“Excuse me, I have five pages. May I use the Xerox machine?”
“Excuse me, I have five pages. May I use the Xerox machine because I’m in a rush?”
In a famous study by Ellen Langer and others appearing in the Journal of Personality and Social Psychology, sixty percent of the persons in line complied with the first request. Ninety-four percent complied with the second request. Why? The second request contained the magic word “because” which triggered giving the reason.
Best-selling author, Nancy Duarte, says that most do a good job of explaining what they want. But they are pretty inept at explaining the “why.”
For example, “Could you complete this environmental audit, using the attached spreadsheet, by Friday?” The “what” is clear (environmental audit) and the “how” is apparent (attached spreadsheet). But the “why” is missing.
When asked about the missing “why”, the manager said, “The reason is obvious. Failure to document could result in consequences. The other party may or may not have been aware of the manager’s assumption.
Increase your persuasion by ensuring that the word “because” is part of the request. For example, “Could you complete this environmental audit, using the attached spreadsheet, by Friday because we need the documentation to prove compliance to the auditors?”
When I’ve asked managers how they make important decisions, I get responses like:
“Who can say. We talk about an issue and after a lot of back-and-forth propositions and challenges, an option sometimes emerges.”
“We discuss and discuss. We may not even agree on the problem.”
“It’s like trying to get a pro golfer to explain how he hits a ball so far. We just do it.”
Too often, leaders plunge into discussions that just keep churning and churning until there is a brewing chaos. Amidst doubt and confusion members adjourn without a clear direction. Or worse, members agree to a watered-down option for which there is only lukewarm support.
To avoid endless delays or high-risk moon shots, present an issue and discuss until key players agree on the exact problem. Set a deadline for making the decision. Create a climate that encourages vigorous debate of multiple options. View differing opinions as helpful. Take no votes or polls.

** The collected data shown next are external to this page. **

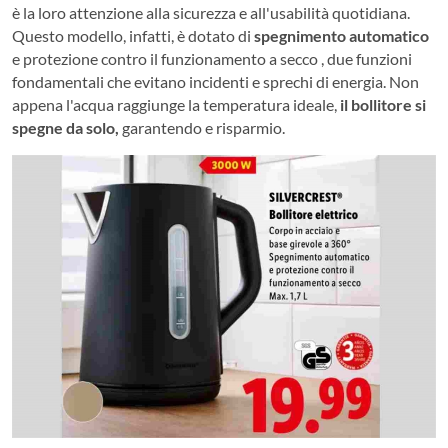
è la loro attenzione alla sicurezza e all'usabilità quotidiana.
Questo modello, infatti, è dotato di
spegnimento automatico
e protezione contro il funzionamento a secco , due funzioni
fondamentali che evitano incidenti e sprechi di energia. Non
appena l'acqua raggiunge la temperatura ideale,
il bollitore si
spegne da solo,
garantendo e risparmio.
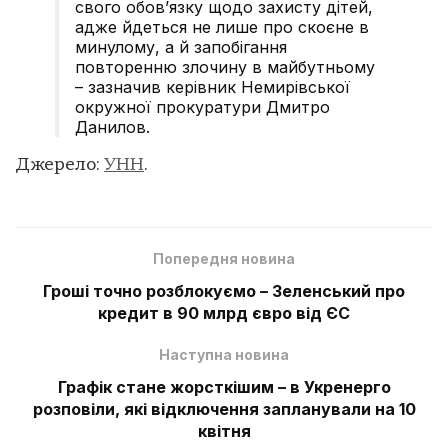
свого обов’язку щодо захисту дітей,
адже йдеться не лише про скоєне в
минулому, а й запобігання
повторенню злочину в майбутньому
– зазначив керівник Немирівської
окружної прокуратури Дмитро
Данилов.
Джерело:
УНН
.
Попередня новина
Гроші точно розблокуємо – Зеленський про
кредит в 90 млрд євро від ЄС
Наступна новина
Графік стане жорсткішим – в Укренерго
розповіли, які відключення запланували на 10
квітня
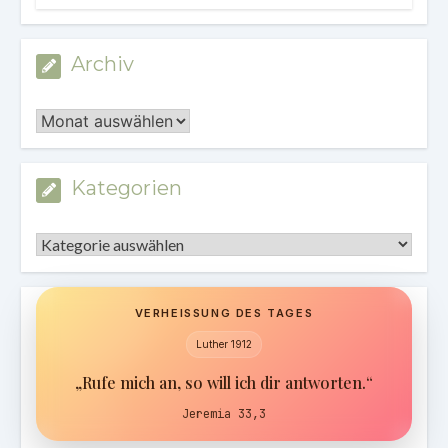
Archiv
Archiv
Kategorien
Kategorien
VERHEISSUNG DES TAGES
Luther 1912
„Rufe mich an, so will ich dir antworten.“
Jeremia 33,3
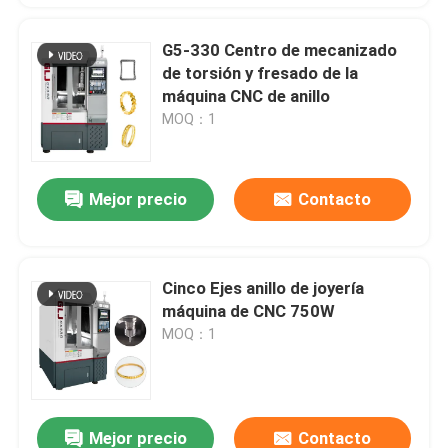
G5-330 Centro de mecanizado
de torsión y fresado de la
máquina CNC de anillo
MOQ：1
Mejor precio
Contacto
Cinco Ejes anillo de joyería
máquina de CNC 750W
MOQ：1
Mejor precio
Contacto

Strive for an option that most all can, at least to some extent, support. If no such option emerges, the leader makes the call. Close by saying, “This is what we are going to do and I need everyone’s commitment.”
After reaching an agreement on responsibilities and salary, the vice president (VP) said to a general manager (GM) candidate, “Well, I think we understand each other, but I’ll need to check this out with the president.”
A few days later the VP said to the candidate, “The president is OK with most of our agreement but wants you to be responsible for warranty settlements. He also thought that we were about five percent too high on the salary.”
This is an example of a negotiation “dirty trick.” The GM candidate negotiated in good faith with the VP believing that the VP had decision-making authority.
The candidate faces the following options: (1) accept the revised offer, (2) reject the offer, or (3) continue negotiating.
Option 1 is too soft. Option 2 is too hard. Option 3, continue negotiating, might include such responses as:
“You gave me the impression this was your decision. Now, you say you did not have the authority? How do you expect me to accept that? Here are some other options we could look at . . .”
The intent is for the GM to identify the VP’s behavior and continue seeking options that are reasonable.